● Directions
Taking only the lines of the data below from the line with "67220-60335-0" to the line with "and dedicated mentorship, which", ends included, write them out exactly and without pictures.

(Saved data entries)
○ ○ ○

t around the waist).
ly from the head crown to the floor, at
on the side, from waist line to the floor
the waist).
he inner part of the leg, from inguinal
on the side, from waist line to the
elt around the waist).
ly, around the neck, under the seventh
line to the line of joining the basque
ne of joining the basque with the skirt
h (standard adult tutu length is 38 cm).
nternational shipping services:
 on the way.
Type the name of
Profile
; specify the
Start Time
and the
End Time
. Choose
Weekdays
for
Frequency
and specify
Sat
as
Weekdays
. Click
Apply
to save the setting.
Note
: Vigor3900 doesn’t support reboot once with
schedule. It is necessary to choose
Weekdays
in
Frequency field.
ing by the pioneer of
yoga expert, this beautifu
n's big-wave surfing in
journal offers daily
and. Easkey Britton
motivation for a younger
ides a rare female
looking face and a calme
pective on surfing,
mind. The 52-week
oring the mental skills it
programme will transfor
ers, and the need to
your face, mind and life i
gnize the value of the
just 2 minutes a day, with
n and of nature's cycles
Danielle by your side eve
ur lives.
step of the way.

○ ○ ○

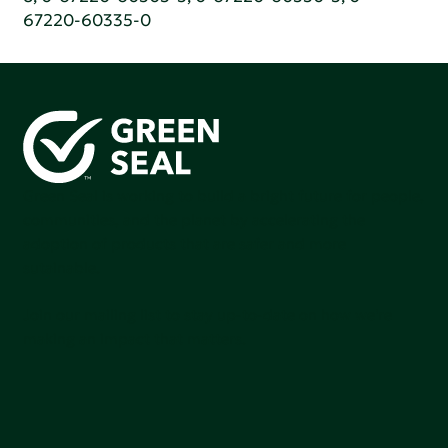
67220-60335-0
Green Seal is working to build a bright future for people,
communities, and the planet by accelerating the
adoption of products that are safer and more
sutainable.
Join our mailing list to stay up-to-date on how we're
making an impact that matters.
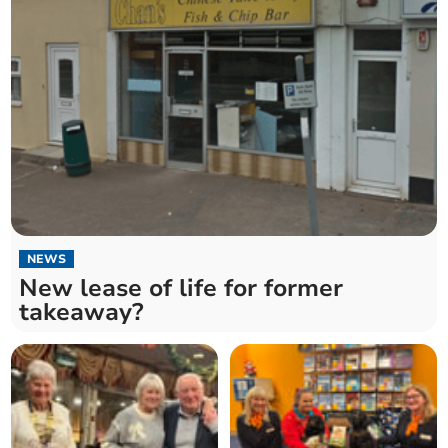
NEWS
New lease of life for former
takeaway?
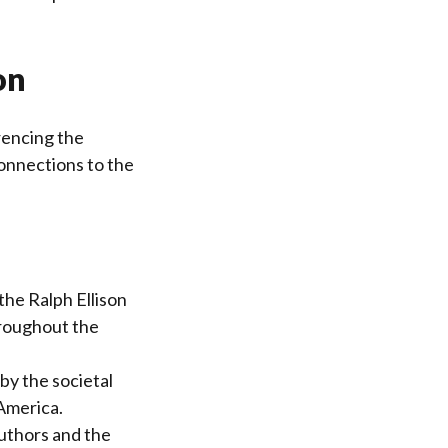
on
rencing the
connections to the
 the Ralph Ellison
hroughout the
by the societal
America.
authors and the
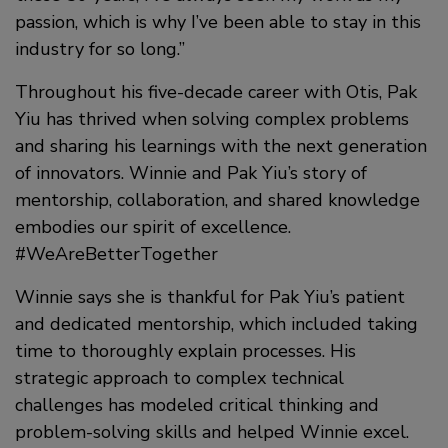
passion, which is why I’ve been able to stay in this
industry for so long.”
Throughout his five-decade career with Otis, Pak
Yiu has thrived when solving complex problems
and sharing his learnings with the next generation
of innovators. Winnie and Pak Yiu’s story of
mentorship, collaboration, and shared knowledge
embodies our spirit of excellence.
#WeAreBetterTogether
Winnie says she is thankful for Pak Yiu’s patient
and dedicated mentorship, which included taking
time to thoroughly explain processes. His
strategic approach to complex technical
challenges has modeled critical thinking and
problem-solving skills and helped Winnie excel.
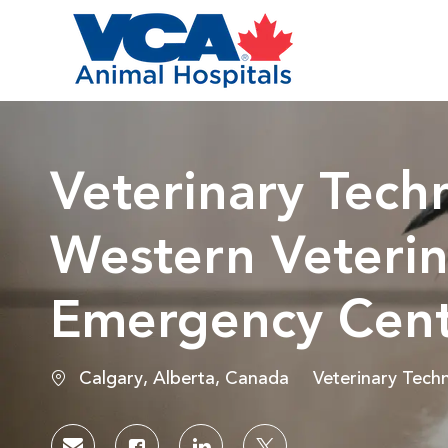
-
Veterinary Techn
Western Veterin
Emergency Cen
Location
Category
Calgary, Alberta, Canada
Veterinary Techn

○ ○ ○

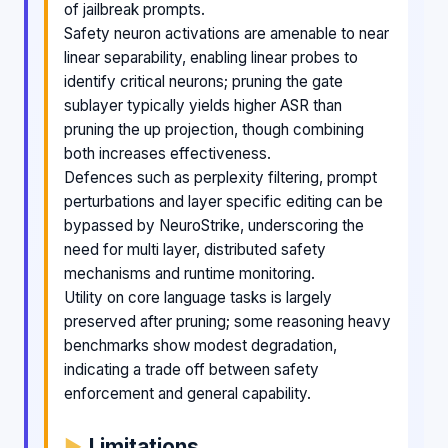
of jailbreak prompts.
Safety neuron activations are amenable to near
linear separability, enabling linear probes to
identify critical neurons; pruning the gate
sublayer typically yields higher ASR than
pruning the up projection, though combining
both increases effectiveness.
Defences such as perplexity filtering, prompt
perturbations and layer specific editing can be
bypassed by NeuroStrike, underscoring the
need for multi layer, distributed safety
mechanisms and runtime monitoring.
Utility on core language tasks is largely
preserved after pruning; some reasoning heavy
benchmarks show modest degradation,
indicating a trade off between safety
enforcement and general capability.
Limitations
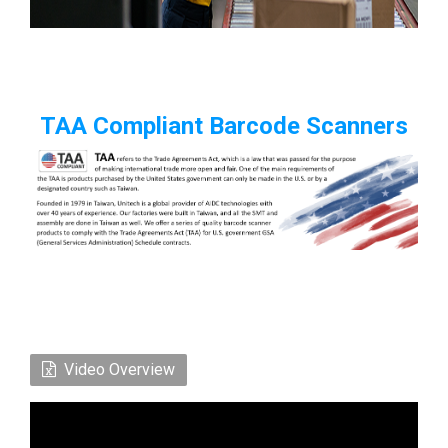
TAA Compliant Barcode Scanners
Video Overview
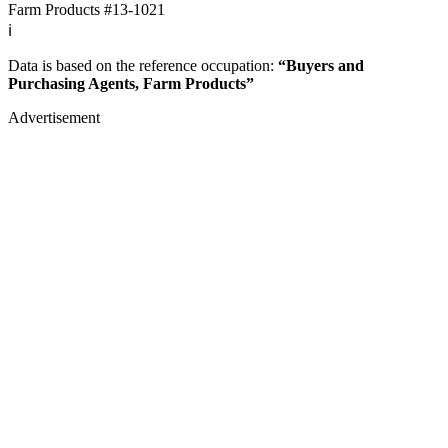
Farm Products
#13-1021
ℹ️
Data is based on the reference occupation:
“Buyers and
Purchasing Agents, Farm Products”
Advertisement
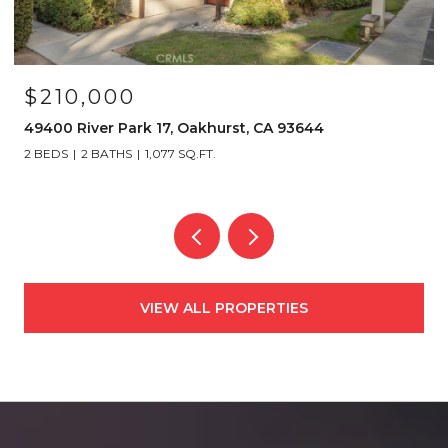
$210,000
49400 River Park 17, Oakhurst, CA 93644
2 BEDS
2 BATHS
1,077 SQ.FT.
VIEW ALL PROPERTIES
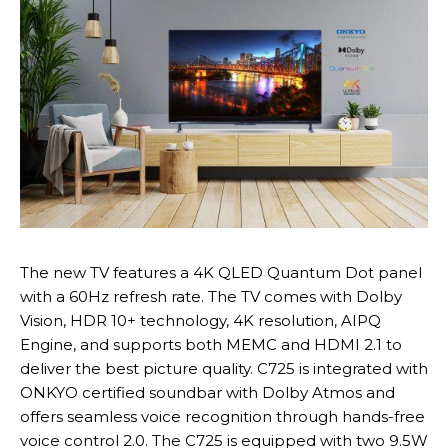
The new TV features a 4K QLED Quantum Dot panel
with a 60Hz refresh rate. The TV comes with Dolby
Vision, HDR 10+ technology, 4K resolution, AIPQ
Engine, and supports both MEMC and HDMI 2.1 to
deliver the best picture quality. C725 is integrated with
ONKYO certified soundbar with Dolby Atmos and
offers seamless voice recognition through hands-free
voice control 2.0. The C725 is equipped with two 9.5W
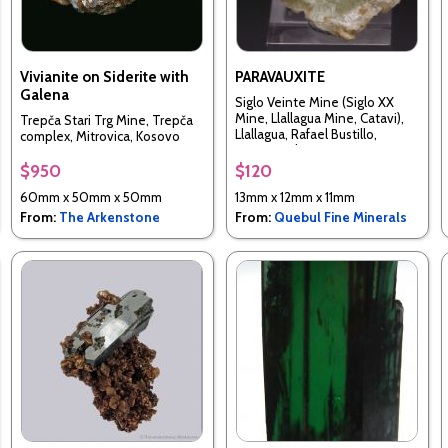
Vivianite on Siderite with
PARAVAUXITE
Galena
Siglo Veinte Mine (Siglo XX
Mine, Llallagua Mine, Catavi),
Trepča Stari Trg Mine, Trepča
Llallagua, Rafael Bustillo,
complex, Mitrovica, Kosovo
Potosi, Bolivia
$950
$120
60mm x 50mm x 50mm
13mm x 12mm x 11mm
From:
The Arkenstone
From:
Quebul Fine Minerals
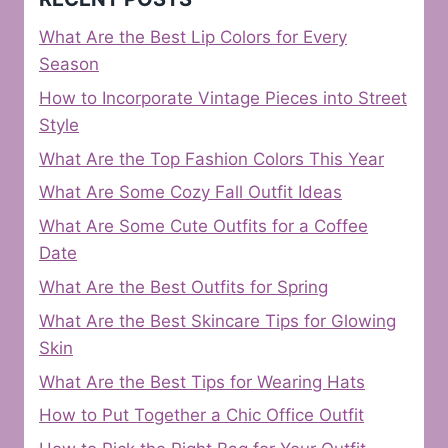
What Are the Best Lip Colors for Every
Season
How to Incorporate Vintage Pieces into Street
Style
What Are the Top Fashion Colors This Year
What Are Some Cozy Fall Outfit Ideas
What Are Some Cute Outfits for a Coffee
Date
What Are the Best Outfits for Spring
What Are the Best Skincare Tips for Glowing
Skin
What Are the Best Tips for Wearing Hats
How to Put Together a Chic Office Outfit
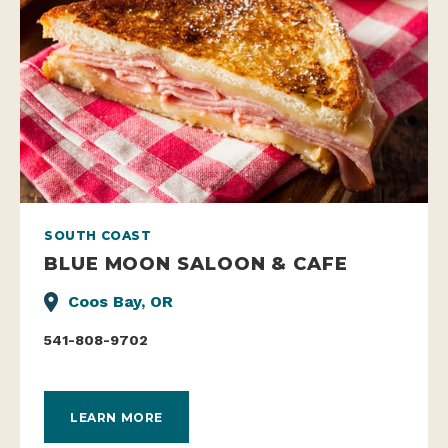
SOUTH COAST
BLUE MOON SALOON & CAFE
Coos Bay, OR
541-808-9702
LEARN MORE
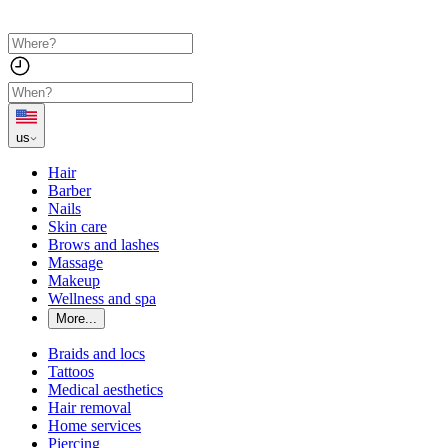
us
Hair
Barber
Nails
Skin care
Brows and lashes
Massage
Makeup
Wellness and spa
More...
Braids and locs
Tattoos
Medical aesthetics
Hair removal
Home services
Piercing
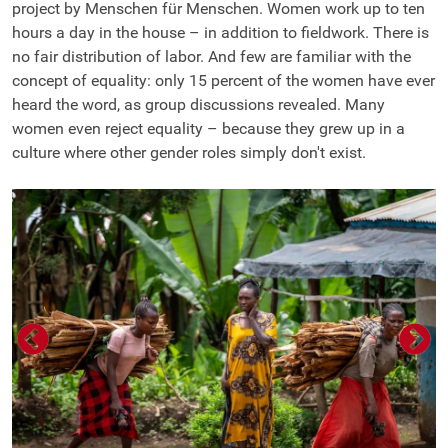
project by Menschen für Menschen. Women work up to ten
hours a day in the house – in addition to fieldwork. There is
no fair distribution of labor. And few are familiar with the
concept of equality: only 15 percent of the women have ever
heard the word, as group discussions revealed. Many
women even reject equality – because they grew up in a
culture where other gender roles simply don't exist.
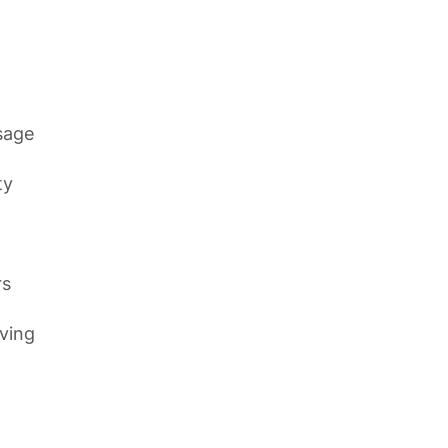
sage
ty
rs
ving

○ ○ ○

● Result of this exercise
67220-60335-0
Green Seal is working to build a bright future for people,
communities, and the planet by accelerating the
adoption of products that are safer and more
sutainable.
Join our mailing list to stay up-to-date on how we're
making an impact that matters.
NEWS
New lease of life for former
takeaway?
on
rencing the
connections to the
 the Ralph Ellison
hroughout the
by the societal
America.
authors and the
passion, which is why I’ve been able to stay in this
industry for so long.”
Throughout his five-decade career with Otis, Pak
Yiu has thrived when solving complex problems
and sharing his learnings with the next generation
of innovators. Winnie and Pak Yiu’s story of
mentorship, collaboration, and shared knowledge
embodies our spirit of excellence.
#WeAreBetterTogether
Winnie says she is thankful for Pak Yiu’s patient
and dedicated mentorship, which included taking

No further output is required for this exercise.